- Brief: In the entries below, the lines from the one with "rak çürütme ve" through the one with "şma yoluyla reddedilmesi" are to be copied exactly; both ends count.

- Data:
=== Section Start ===

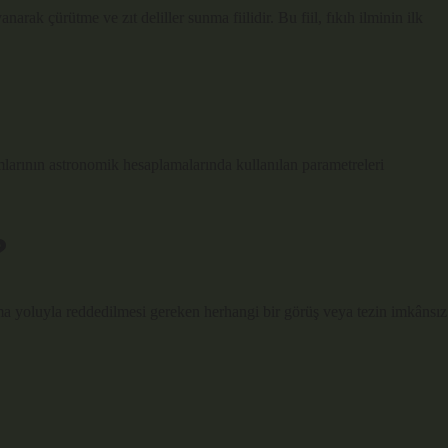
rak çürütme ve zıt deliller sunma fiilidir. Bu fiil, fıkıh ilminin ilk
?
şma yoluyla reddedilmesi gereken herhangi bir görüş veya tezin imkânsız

=== Section End ===
=== Section Start ===

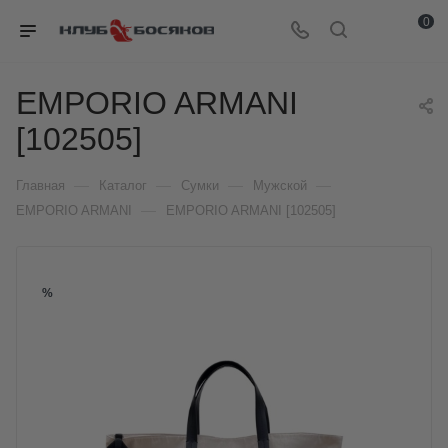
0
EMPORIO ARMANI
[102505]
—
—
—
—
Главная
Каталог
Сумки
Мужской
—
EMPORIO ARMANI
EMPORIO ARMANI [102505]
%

=== Section End ===

- Written response:
rak çürütme ve zıt deliller sunma fiilidir. Bu fiil, fıkıh ilminin ilk
?
şma yoluyla reddedilmesi gereken herhangi bir görüş veya tezin imkânsız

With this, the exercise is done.